Kiara Slater said she knew she needed to call her mom when she saw the tornado warning on television
The polygon — an indication of where a tornado might be — included her childhood home, the place she spent 16 years of her life, the place where her mother, stepfather and three young siblings still lived.
It was about 1:58 p.m. on Sunday, March 3, when the National Weather Service issued the first warning for Lee County.
Slater's husband told her she should warn her mother, who lived in a mobile home along Lee Road 38 in Beauregard. The tornado was coming straight toward them.
“You always hear about it,” Slater said. “I called, and my mom — she was so calm. She said, ‘Okay, baby, I love you so much.’"
She said she loved her, too, but franticly told her mother to get the family to a safe spot.
Her call might have saved her family's life. There wasn’t much time to get to a safe spot — only a safer spot. No mobile home is safe in any tornado, much less one as powerful as the storm that struck her mother’s home on March 3.
It's best to leave the mobile home all together for a sturdier structure when a tornado watch is issued.

Slater’s family huddled in a bathroom in the center of the mobile home, praying the tornado would dodge them.

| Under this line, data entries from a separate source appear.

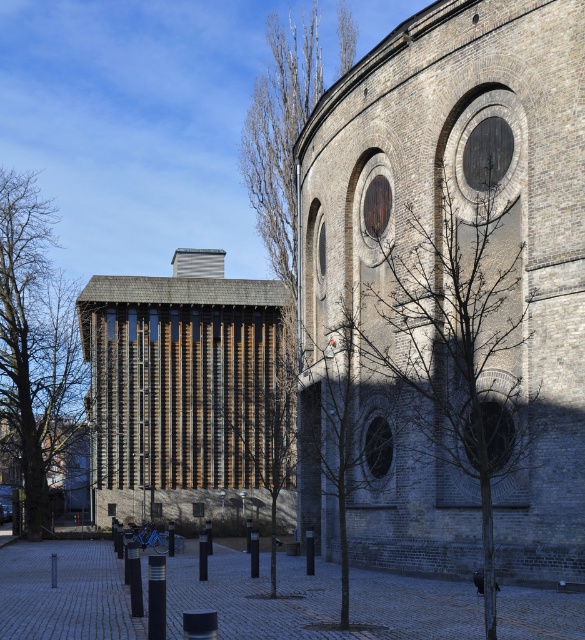 Question: Can you confirm if wooden slats at center is positioned to the right of bare branches at upper center?

Choices:
 (A) no
 (B) yes

Answer: (A)

Question: Can you confirm if bare branches at center is bigger than bare branches at upper center?

Choices:
 (A) yes
 (B) no

Answer: (B)

Question: Does wooden slats at center have a larger size compared to brown textured tree at left?

Choices:
 (A) no
 (B) yes

Answer: (A)

Question: Among these objects, which one is farthest from the camera?

Choices:
 (A) bare branches at upper center
 (B) green leafy tree at center

Answer: (A)

Question: Which of the following is the farthest from the observer?

Choices:
 (A) (221, 298)
 (B) (32, 472)
 (C) (273, 448)
 (D) (285, 272)

Answer: (A)

Question: Which point is farther to the camera?

Choices:
 (A) coord(53,381)
 (B) coord(435,438)
 (C) coord(308,86)
 (D) coord(252,458)

Answer: (A)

It didn't.
National Weather Service officials said Tuesday that Beauregard had about eight or nine minutes of warning before the EF4 tornado with 170 MPH winds hit shortly after 2 p.m.
“I said call me when it passes,” Slater said. “You always hear about them hitting, but you never think about it affecting you.”
Minutes later, the tornado — a mile-wide behemoth with the windspeed of a Category 5 hurricane — ripped through their neighborhood, and ripped through it hard. Most of the roof was torn off of Slater’s childhood home. Trees snapped in half and fell down around Slater's family.
Her stepdad’s Coca-Cola delivery truck was knocked on its side, its windows shattered, falling into another vehicle in their yard.
“She called me about four minutes later and said, ‘It got us, baby. It got us,'” Slater said. “That's when she was crying and screaming.”
Unlike several other families who lost their loved ones Sunday, Slater still has a mother, a stepdad, her brother and two sisters. Her family survived the storm.
“Everybody made it out without a scratch,” Slater said.
Their's wasn't a tragic ending, but it will be a difficult road ahead.

Their home, however, didn’t survive.
The roof is gone from the part of the house where they sought shelter in a bathroom.
The National Weather Services recommends huddling in a small, windowless interior room with protection — preferably a helmet, pillows and a comforter — to shield the head and cover the body.
“That middle square, where there’s no roof," Slater said, pointing to what was left of the home. "They were all there in that bathroom huddled together."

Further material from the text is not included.